I’d rather watch this than use your stupid TV apps
SOCIAL TV. Have you ever heard such an obnoxious buzz phrase?
The words alone make me feel exhausted.
And yet the last few years have spawned a number of social TV apps like Fango and GetGlue, that are designed to give audiences a place where they can get together and bitch about TV shows and movies. So, like, Twitter?
Nope. Apparently Twitter is too loud, too difficult to keep up with and contains too many users that share other interests. So developers and TV studios have been teaming up to create apps that deal specifically with television, and are designed to keep you glued to the box.
Their business models vary. Many used the FourSquare model allowing users earn points for “checking in” to specific programs which they can trade for rewards, usually that help promote the network or TV show in question. Mainly, they store everything you’ve written about TV for you to come back to (instead of getting lost in the Twitter void) and they give you a way to connect with other people who share your interests.

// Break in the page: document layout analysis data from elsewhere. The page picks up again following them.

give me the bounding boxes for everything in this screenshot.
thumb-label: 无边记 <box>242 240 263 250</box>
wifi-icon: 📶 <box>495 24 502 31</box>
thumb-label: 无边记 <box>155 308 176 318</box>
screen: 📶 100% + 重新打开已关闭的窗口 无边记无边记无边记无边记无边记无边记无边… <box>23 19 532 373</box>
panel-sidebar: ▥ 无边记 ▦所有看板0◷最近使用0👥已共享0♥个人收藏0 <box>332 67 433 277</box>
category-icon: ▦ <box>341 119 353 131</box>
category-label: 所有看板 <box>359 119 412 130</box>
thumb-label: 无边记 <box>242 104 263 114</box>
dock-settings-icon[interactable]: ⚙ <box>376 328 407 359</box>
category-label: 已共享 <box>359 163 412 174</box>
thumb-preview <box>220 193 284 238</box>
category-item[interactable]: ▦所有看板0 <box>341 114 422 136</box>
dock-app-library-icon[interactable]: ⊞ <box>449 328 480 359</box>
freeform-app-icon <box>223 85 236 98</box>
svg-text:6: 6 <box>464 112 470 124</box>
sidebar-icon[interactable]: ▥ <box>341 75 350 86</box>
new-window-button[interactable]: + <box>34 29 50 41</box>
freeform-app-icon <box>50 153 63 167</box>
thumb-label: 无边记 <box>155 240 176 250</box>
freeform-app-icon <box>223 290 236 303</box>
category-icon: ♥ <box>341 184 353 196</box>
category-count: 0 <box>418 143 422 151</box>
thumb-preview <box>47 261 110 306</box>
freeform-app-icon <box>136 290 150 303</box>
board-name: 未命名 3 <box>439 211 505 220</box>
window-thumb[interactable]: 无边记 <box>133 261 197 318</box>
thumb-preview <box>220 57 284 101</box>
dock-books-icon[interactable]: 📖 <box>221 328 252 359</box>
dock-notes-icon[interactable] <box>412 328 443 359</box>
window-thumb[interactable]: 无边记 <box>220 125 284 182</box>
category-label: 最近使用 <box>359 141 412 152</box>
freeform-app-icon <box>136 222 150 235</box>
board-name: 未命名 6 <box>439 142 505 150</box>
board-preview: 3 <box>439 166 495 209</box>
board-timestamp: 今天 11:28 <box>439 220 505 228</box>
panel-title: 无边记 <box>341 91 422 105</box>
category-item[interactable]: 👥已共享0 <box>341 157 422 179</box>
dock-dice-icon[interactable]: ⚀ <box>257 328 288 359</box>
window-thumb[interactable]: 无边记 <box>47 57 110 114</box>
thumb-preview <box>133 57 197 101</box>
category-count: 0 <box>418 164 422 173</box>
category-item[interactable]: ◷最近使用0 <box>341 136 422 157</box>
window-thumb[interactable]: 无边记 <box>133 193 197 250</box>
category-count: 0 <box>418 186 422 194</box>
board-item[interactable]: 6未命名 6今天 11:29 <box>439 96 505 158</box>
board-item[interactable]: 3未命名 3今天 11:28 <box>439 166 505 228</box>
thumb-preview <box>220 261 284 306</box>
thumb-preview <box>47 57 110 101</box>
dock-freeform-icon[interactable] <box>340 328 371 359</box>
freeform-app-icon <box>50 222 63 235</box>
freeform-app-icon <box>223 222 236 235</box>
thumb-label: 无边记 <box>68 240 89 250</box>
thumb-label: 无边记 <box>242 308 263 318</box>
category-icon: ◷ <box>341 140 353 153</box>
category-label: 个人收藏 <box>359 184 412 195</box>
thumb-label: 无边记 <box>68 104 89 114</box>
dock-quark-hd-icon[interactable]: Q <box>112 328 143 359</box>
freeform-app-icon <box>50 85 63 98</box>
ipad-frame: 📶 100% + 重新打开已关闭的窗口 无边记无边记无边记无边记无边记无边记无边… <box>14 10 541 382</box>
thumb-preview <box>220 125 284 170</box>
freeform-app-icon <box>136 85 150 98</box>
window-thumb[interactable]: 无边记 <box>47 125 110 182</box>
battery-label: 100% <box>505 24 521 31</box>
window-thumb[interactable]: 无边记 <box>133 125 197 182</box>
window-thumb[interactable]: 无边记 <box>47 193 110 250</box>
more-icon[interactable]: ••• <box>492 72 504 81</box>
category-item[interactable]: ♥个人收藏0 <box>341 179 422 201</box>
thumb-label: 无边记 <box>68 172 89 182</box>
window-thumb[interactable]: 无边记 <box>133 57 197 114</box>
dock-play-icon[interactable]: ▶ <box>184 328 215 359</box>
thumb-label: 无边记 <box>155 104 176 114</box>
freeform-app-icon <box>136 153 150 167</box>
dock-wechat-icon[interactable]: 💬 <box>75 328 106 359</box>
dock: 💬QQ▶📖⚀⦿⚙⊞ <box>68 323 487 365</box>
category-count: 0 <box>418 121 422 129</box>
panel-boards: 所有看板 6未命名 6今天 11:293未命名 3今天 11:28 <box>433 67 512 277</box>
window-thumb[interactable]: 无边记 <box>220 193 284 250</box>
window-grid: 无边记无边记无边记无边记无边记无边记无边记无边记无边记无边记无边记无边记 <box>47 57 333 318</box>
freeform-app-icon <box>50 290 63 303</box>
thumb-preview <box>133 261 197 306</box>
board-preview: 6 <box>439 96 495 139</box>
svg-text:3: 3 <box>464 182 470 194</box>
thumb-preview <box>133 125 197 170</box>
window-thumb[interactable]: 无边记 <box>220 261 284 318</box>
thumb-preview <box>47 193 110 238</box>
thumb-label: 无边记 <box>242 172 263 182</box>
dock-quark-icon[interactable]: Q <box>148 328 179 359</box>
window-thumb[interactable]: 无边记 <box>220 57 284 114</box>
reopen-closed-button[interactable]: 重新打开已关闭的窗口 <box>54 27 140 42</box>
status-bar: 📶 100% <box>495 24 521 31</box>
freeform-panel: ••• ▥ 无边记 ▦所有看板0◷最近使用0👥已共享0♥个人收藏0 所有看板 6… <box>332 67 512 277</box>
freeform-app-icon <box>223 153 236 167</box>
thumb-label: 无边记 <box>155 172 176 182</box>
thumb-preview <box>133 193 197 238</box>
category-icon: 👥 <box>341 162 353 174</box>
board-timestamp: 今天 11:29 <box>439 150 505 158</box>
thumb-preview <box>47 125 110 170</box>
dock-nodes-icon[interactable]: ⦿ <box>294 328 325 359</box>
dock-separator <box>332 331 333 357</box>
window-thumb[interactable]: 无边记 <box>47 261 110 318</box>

These apps have been relatively successful and their popularity is growing by the day. GetGlue has signed up more than 2 million users. Another app, Miso, has over 100 000 registered users. Fango is also increasingly popular. These apps are a dime a dozen. There’s Tunerfish, and Peel, and Zeebox and GetGlue. And that doesn’t even include the TV specific websites and discussion boards set up by television networks to house these mutual appreciation societies.
If this is all starting to sound like a bit of a corporate circle jerk, you’d be right. These fancy new apps may give us an outlet in which to talk about TV, we’re still watching it at a time and date that suits studios, rather than at a time and a date that suits us.
While many reviewers, tech experts and entertainment gurus are crediting these apps with helping to save television, the proliferation of these so called “social TV” apps indicate the desperation of networks and studios to find ways to ensure that people continue to value modes and models of TV watching that are outdated.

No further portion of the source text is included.